An unease built in Victoria. Surely Mary would have sent word. But it was plain that Skye’s younger wife had never arrived, no Skye lodge had been raised here, and the Shoshones had no knowledge of her whereabouts.
Victoria was well aware of all the troubles that could befall a lone Indian woman traversing a vast land. Bears, storms, hail, sickness, injury, a broken leg, a lamed pony, death at the hands of hostile tribes, and something more. White men. Had that ugly bunch with Yardley Dogwood caught her, saw how vulnerable and beautiful she was, used her, and then killed her as they would kill some camp dog?
The thought must have crossed Skye’s mind too, because she found herself staring into his worried eyes. Those savages from Texas knew no boundaries.

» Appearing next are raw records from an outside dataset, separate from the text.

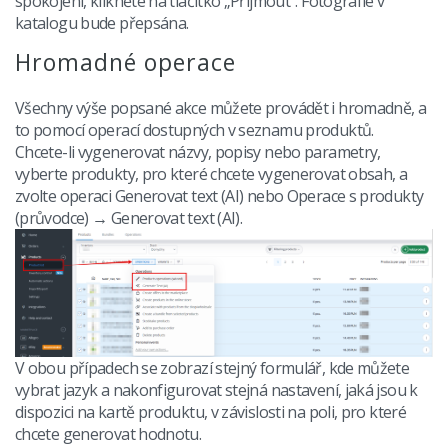
spokojeni, klikněte na tlačítko „Přijmout“. Fotografie v
katalogu bude přepsána.
Hromadné operace
Všechny výše popsané akce můžete provádět i hromadně, a
to pomocí operací dostupných v seznamu produktů.
Chcete-li vygenerovat názvy, popisy nebo parametry,
vyberte produkty, pro které chcete vygenerovat obsah, a
zvolte operaci Generovat text (AI) nebo Operace s produkty
(průvodce) → Generovat text (AI).
V obou případech se zobrazí stejný formulář, kde můžete
vybrat jazyk a nakonfigurovat stejná nastavení, jaká jsou k
dispozici na kartě produktu, v závislosti na poli, pro které
chcete generovat hodnotu.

About then Mary’s brother, The Runner, gray at the temples now, pushed through the throng.
“It is thee,” he said. “Art thou here for a visit?”
Skye had always loved The Runner’s Elizabethan English, gotten from studying the Bible and Shakespeare given to him by a white teacher long before.
“We are. It’s good to see you, my brother. And where is Blue Dawn?”
“Thou hast asked a question I cannot answer.”
“She came ahead of us. Victoria left her on the Yellowstone. She was coming here.”
But The Runner could only stare, sadly. “Brother and sister, come to my house. We will await Blue Dawn there. See my house? It is built the way of white men.”
Skye nodded reluctantly. “Has there been any word of trouble? Are there hunting bands from other tribes in the area?”
“No, only the sweetness of spring doth fill the air … But yes, word hath come that some white men with many cattle are upon the Big Horn River.”
Skye’s dread was palpable to Victoria. She thought that she and Skye might soon retrace their steps, this time looking for a hasty grave.